The complexity of the human brain permits the development of sophisticated behavioral repertoires, such as language, tool use, self-awareness, and consciousness. Understanding what produces neuronal diversification during brain development has been a longstanding challenge for neuroscientists and may bring insights into the evolution of human cognition. We have been using stem cell-derived brain model technology to gain insights into several biological processes, such as human neurodevelopment and autism spectrum disorders. The reconstruction of human synchronized network activity in a dish can help to understand how neural network oscillations might contribute to the social brain. Here, we developed cortical organoids that exhibit low-frequency network-synchronized oscillations. Periodic and highly regularized oscillatory network events emerged after 4 months, followed by a transition to irregular and spatiotemporally complex activity by 8 months, mimicking features of late-stage preterm infant electroencephalography.

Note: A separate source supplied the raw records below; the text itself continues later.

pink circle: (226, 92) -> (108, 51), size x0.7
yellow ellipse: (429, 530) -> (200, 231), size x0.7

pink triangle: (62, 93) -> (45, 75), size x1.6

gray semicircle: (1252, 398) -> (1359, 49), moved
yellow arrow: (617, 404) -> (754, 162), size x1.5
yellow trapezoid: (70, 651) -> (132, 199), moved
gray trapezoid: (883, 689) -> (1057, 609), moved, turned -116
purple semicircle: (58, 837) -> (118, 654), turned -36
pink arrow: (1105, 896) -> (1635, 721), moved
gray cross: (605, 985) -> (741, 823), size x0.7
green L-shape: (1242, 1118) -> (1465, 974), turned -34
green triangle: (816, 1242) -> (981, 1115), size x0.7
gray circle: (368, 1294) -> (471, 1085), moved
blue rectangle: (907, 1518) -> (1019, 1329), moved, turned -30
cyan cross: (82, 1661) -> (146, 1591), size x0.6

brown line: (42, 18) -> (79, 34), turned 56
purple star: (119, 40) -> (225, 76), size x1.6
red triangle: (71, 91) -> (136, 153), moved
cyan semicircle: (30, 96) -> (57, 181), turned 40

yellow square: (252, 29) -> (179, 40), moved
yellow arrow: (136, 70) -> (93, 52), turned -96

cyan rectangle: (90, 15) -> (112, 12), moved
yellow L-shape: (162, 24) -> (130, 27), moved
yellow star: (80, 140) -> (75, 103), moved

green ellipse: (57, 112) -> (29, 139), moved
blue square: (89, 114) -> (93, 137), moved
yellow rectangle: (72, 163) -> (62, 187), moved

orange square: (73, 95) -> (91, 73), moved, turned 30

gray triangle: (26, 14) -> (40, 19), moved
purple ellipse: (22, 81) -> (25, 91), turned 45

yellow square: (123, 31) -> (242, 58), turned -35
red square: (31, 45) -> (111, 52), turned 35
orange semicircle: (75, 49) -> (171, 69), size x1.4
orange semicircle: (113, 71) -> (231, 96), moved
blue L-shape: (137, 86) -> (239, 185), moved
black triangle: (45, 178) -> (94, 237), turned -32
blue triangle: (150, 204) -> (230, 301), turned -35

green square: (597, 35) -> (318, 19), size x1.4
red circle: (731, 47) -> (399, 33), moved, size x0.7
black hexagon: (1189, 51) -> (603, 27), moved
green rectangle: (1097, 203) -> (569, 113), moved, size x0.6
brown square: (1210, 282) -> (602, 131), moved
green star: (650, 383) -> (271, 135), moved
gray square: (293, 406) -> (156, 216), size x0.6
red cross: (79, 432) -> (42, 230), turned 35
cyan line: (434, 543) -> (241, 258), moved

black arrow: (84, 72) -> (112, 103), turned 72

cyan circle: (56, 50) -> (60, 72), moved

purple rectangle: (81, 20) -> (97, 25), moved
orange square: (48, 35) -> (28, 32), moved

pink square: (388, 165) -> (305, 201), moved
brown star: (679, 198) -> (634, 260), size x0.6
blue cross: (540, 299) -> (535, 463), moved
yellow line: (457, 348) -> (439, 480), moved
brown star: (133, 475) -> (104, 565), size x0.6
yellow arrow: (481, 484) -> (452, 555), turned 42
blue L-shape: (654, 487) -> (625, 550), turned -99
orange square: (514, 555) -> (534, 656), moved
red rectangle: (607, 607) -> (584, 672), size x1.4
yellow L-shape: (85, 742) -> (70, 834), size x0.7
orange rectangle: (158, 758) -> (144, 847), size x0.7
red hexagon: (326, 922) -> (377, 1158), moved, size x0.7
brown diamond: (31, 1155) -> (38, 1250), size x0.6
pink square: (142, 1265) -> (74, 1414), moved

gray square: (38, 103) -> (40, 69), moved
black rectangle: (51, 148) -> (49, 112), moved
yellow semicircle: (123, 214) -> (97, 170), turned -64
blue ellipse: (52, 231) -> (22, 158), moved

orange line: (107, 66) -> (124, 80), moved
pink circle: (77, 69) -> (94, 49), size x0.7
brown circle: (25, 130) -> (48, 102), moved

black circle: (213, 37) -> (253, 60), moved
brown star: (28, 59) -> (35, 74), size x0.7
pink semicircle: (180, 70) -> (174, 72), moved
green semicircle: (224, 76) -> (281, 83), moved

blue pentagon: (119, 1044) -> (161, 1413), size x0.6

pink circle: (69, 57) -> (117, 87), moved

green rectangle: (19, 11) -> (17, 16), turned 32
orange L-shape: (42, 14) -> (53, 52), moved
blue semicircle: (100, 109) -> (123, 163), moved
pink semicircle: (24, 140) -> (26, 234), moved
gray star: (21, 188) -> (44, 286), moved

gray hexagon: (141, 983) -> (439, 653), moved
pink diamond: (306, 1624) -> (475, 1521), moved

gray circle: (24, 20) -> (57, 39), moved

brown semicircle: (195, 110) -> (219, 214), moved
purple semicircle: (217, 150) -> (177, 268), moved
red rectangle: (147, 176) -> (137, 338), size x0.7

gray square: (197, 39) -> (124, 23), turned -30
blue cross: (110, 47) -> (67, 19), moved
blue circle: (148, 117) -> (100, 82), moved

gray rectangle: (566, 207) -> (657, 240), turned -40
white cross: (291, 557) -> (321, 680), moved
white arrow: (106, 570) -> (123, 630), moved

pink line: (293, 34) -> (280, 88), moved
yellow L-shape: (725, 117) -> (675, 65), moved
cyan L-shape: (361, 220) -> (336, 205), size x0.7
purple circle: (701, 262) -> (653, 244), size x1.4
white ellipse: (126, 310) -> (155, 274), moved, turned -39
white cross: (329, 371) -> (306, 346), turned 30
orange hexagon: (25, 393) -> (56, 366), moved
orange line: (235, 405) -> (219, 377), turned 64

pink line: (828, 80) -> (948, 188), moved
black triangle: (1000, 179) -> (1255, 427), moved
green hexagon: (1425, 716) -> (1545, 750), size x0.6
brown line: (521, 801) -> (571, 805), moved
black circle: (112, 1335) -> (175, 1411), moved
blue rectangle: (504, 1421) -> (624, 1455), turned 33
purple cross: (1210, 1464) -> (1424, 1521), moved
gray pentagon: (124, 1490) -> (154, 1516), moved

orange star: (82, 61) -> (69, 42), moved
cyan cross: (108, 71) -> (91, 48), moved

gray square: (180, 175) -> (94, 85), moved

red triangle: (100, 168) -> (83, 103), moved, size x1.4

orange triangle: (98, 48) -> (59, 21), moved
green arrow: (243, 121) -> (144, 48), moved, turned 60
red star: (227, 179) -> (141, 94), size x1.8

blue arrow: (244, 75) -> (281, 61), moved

Furthermore, we found that the Methyl-CpG-binding protein 2 (MECP2) is essential for the emergence of network oscillations, suggesting that functional maturation might be compromised at early stages of neurodevelopment in MECP2-related disorders, such as Rett syndrome, autism, and schizophrenia. As evidence of potential network maturation, oscillatory activity subsequently transitioned to more spatiotemporally irregular patterns, capturing features observed in preterm human electroencephalography (EEG). These results show that the development of structured network activity in the human neocortex may follow stable genetic programming, even in the absence of external or subcortical inputs. Our model provides novel opportunities for investigating and manipulating the role of network activity in the developing human cortex.

12:00

Networking Lunch in the Exhibit Hall, Exhibits and Poster Viewing

13:00

The Use of Organotypic Liver Co-cultures for Use in Disease Modeling and Drug Development
Kenneth Brouwer, Vice President of Technology and ADME-TOX, BioIVT, United States of America

As the discovery and development of anti-fibrotic therapies still rely heavily on animal models, there remains an opportunity for robust and relevant in vitro models to support the identification and preclinical evaluation of potential new anti-fibrotic drugs. To this end, BioIVT has developed and characterized several human liver models which help to answer these questions.  The HEPATOPAC® micropatterned hepatocyte co-culture and the 3D ORGANDOTTM systems allow for the investigation of questions with increasing complexity and experimental duration.  In each case the incorporation of liver non-parenchymal fractions and extended culture time allow for better prediction of drug metabolism and disposition as well as disease model related endpoints.  For the ORGANDOT system, the inclusion of both Kupffer and stellate cells support the fibrotic phenotypic changes induced with TGFß1 treatment providing an in vitro model for anti-fibrotic drug efficacy.  We will report on data which demonstrates the broad utility in adding cellular and structural complexity to hepatocyte cultures as well as the optimization of endpoints including, molecular and immunohistochemical markers for the study of anti-fibrotic therapies.